English

Building Effective HPC Networks: A Detailed Comparison of InfiniBand Solution and RoCEv2 Solution

Posted on Jul 1, 2024 by
202

FS InfiniBand Solution

As the demand for more efficient computing grows, many enterprises seek an effective and suitable network solution to build a future-proofed and powerful High-Performance Computing (HPC) network. Two major solutions that dominate the HPC network landscape are the InfiniBand solution and the RoCEv2 solution. Each has distinct technical advantages, network architectures, and suitable products, making them appropriate for different HPC network scenarios.

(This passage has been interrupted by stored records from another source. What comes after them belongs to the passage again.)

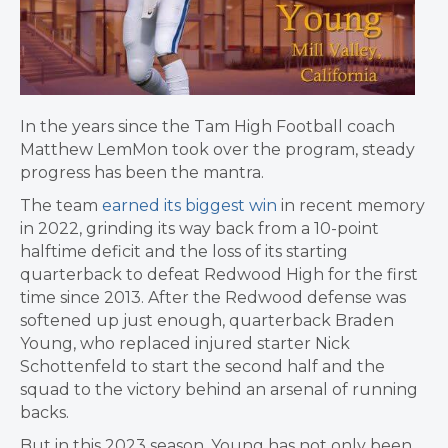
In the years since the Tam High Football coach
Matthew LemMon took over the program, steady
progress has been the mantra.
The team
earned its biggest win
in recent memory
in 2022, grinding its way back from a 10-point
halftime deficit and the loss of its starting
quarterback to defeat Redwood High for the first
time since 2013. After the Redwood defense was
softened up just enough, quarterback Braden
Young, who replaced injured starter Nick
Schottenfeld to start the second half and the
squad to the victory behind an arsenal of running
backs.
But in this 2023 season, Young has not only been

InfiniBand Network Solution Overview

InfiniBand network is recognized as a high-performance, low-latency solution highly suitable for HPC, large enterprise data centers, and extensive cloud infrastructures. It utilizes a dual-layer architecture that segregates the physical and link layers from the network layer. The physical layer employs high-bandwidth serial links for direct point-to-point connections between devices, while the link layer manages packet transmission and reception. The network layer oversees end-to-end communication and routing, ensuring accurate packet delivery from source to destination.

InfiniBand network solution enables point-to-point connections and supports essential features such as virtualization, Quality of Service (QoS), and Remote Direct Memory Access (RDMA), making them ideal for HPC workloads that demand swift processing of substantial data volumes.

To learn more about the benefits of InfiniBand networks, read What Makes InfiniBand Stand Out?

InfiniBand Network Architecture

The following is a diagram of the InfiniBand network architecture provided by FS, encompassing the InfiniBand compute network, in-band and out-of-band management network, and storage network. The primary distinction between InfiniBand networks and RoCEv2 networks is that the InfiniBand compute network for HPC workloads uses dedicated InfiniBand infrastructure.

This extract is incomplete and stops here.